▶ **EXERCISE INPUT**:
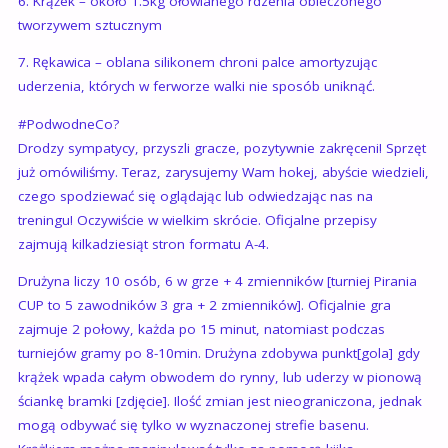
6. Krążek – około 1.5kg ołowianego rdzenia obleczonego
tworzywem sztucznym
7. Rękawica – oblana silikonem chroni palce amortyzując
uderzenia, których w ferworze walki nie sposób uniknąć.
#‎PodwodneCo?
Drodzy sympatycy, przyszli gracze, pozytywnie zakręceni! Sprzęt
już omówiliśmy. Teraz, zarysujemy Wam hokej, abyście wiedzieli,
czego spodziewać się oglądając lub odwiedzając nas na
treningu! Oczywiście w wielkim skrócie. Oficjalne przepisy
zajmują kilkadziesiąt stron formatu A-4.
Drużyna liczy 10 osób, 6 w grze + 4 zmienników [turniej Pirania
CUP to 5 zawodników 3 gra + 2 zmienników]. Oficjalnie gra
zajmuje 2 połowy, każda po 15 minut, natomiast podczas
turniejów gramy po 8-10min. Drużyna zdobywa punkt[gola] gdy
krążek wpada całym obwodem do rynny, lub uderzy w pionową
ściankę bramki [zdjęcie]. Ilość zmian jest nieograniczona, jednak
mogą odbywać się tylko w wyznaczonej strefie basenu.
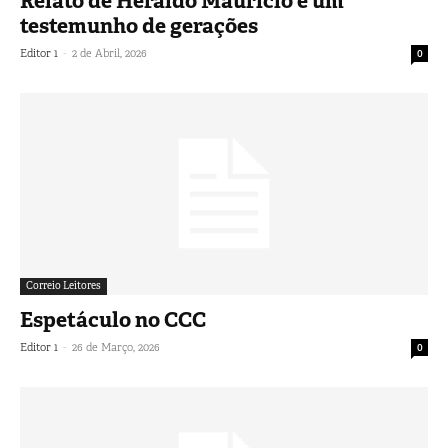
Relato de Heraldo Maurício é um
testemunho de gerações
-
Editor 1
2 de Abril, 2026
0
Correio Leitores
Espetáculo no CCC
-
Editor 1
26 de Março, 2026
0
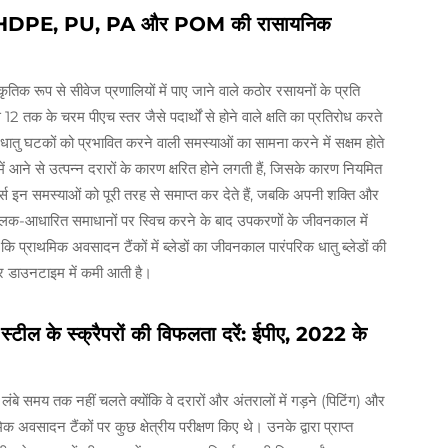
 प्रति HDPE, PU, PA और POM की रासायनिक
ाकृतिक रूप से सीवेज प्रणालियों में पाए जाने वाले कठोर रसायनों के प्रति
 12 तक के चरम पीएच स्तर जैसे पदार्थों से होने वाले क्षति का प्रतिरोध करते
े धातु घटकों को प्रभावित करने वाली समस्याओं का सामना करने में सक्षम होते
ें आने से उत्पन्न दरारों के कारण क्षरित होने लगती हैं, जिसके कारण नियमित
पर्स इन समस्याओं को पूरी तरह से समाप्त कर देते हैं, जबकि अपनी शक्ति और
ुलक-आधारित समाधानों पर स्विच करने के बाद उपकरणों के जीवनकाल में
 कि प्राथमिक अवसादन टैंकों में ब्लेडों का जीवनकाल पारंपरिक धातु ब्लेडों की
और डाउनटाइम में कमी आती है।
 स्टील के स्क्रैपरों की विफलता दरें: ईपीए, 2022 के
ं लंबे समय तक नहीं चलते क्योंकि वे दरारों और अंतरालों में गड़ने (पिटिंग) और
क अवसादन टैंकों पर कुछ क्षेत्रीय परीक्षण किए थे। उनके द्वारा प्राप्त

--

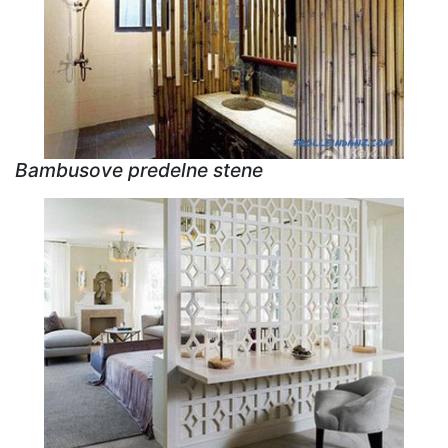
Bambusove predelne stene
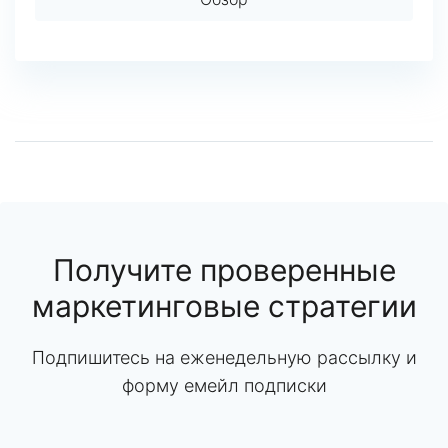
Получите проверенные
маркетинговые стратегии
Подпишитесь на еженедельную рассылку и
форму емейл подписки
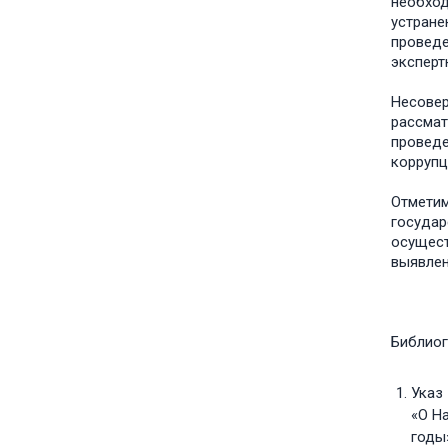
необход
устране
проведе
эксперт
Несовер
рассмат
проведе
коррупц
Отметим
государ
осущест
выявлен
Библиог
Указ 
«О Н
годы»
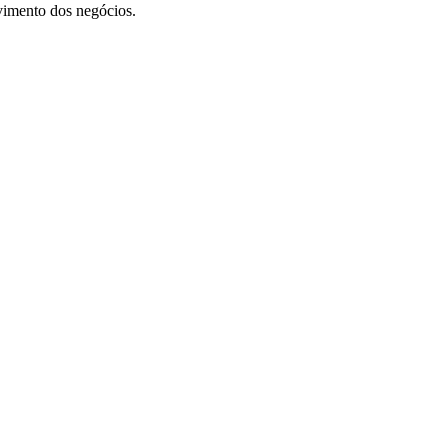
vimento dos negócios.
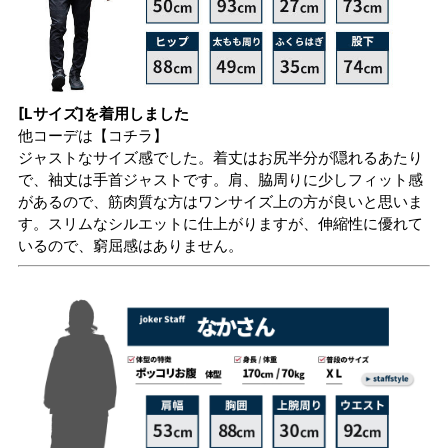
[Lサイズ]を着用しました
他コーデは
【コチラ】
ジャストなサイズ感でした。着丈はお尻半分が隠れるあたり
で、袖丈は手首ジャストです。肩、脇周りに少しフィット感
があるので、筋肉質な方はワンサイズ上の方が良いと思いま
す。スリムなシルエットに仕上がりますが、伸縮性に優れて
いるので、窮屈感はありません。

▶ **WORK REQUEST**: Wherever the string "Drużyna" occurs in the entries, copy that whole line.

▶ **TASK ANSWER**:
Drużyna liczy 10 osób, 6 w grze + 4 zmienników [turniej Pirania
turniejów gramy po 8-10min. Drużyna zdobywa punkt[gola] gdy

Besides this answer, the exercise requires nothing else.